Sony E-Mails Shocker: Amy Pascal, Scott Rudin Have Hollywood-Size Egos! Filmmakers React – Update
3RD UPDATE: Is Hollywood trying to circle the wagons over the baring of stolen e-mails? Here are three tweets from prominent directors Phil Lord, who with partner Chris Miller directed the 2014 hits 22 Jump Street and The LEGO Movie; Looper director Rian Johnson, who’ll helm the next two Star Wars films; and the prolific producer-director Judd Apatow. All of them have made movies at Sony and probably know they might surface in e-mails if this sordid business continues. Apatow was among the many victims whose personal information was hacked from Sony’s computers.
The Sony hack is terrorism. Publishing the information aids terrorists. Sony execs are victims, and filmmakers. We should stand with them.
— philip lord (@philiplord) December 10, 2014
This Sony hack is some vile shit. My policy: don't click & note who's posting stolen emails it so I can continue to not click in the future.
— Rian Johnson (@rianjohnson) December 10, 2014
Judd Apatow, in response to a piece by Hitfix’s Drew McWeeny:
.@DrewAtHitFix @HitFix in life we all decide what is right and I think printing private information because evil people leaked it is wrong.
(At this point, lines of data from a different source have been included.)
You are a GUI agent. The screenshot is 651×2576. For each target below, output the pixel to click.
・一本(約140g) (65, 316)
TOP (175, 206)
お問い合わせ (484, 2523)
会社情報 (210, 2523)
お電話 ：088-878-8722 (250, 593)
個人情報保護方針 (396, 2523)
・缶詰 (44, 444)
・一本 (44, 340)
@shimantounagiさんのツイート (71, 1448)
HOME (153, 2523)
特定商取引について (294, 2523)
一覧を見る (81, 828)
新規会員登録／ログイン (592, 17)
— Judd Apatow (@JuddApatow) December 10, 2014
2ND UPDATE, WEDNESDAY AM: So much for restraint. The Wall Street Journal and Gawker dished out the hacked e-mails from Sony film chief Amy Pascal. Gawker’s dialogue consisted of exchanges over the Steve Jobs movie, which Sony let go and which Universal picked up. The emails between studio chief Pascal and producer Scott Rudin consisted of harsh words over elements from casting to directing to script and featured unflattering mention of everyone from Angelina Jolie to David Fincher, Tom Cruise, Aaron Sorkin and Megan Ellison.
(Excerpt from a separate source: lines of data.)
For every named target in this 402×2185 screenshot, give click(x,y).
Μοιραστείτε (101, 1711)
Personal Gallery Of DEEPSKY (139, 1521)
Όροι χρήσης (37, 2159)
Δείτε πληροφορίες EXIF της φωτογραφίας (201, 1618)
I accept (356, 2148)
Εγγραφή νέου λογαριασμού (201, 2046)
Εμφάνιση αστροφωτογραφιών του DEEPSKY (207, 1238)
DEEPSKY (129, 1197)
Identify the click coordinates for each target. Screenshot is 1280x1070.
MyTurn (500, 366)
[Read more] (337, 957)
WSJ‘s stolen document contribution involved a comparatively harmless discussion about a possible animated Spider-Man and the prospect of the webslinger showing up in Captain America 3 for Disney-owned Marvel. The e-mails are certainly dishy, but it’s certainly not news that Sony lost the Jobs film and that vigorous finger-pointing followed.
But guess what? Is there anyone in the movie business who hasn’t been on the blistering end of an email rant one day and a wet kiss the next? Where’s the news? My colleague Jeremy Gerard and I have had occasion to hear from Rudin in the heat of battle and feel both his sting and his praise; this is news? (“He called me a dick and an asshole in one memorable line, Gerard recalls, and brilliant the next day…”) So it still feels to me that it’s like seeing someone undressing through a window. Do you watch or turn away and does either action reveal something about you?
An email was sent to me about a piece written on this subject by Eliyahu Fink, the Rabbi at the Pacific Jewish Center. It seems like a worthy addition to all the discussion going on in this unprecedented privacy invasion that Sony is experiencing. The Rabbi focuses not so much on the hackers as those who engage with the bared secrets:
“Sony Pictures was attacked by hackers. Attacked is the proper word to describe hacking in this context. The hackers intended to harm Sony financially and instill fear into the hearts of the studio’s executives and employees…It is destructive and a form of terrorism…When hackers leak stolen information, the leak is not the thing that hurts. The thing that hurts is the public imbibing in the leak…The leak hurts so much because far too many voyeurs gleefully devour the forbidden fruit. That’s on the voyeurs, not the hackers…The rest of us are “in possession of stolen property.” That’s also evil…Hacking would be practically useless if we all agreed to embargo anything that is leaked by the hackers. But we don’t do that. Sadly, there is demand for hacked data…There is only one moral choice: Gawking is a curse. Look away…When hackers release pirated movies, it’s on us to go to the theater and pay to see the film. When hackers want to tell us secrets, it’s on us to ignore them. When hackers leak intimate photos of celebrities, it’s on society to look the other way…When we gawk, we … step across the moral line and we become the hackers. Let’s care more about the victims of hacking than our prurient curiosity.”
There is every possibility more documents will surface and that this will get uglier before it’s over. At least one person mentioned in those e-mails tried to find the humor, after she was characterized harshly in emails never meant for public consumption. Annapurna’s Megan Ellison tweeted: “Bipolar 28 year old lunatic..? I always thought of myself more as eccentric.”
The rabbi’s words are likely small consolation to Pascal, Michael Lynton, and creatives like Rudin, whose unvarnished private opinions were bared as if they were the Pentagon Papers or Edward Snowden’s damning revelations. These people are probably going to have to make uncomfortable phone calls, even though it’s hard to imagine anyone on the receiving end of an apology hasn’t likely written many private e-mails that would cause pain and regret if made public.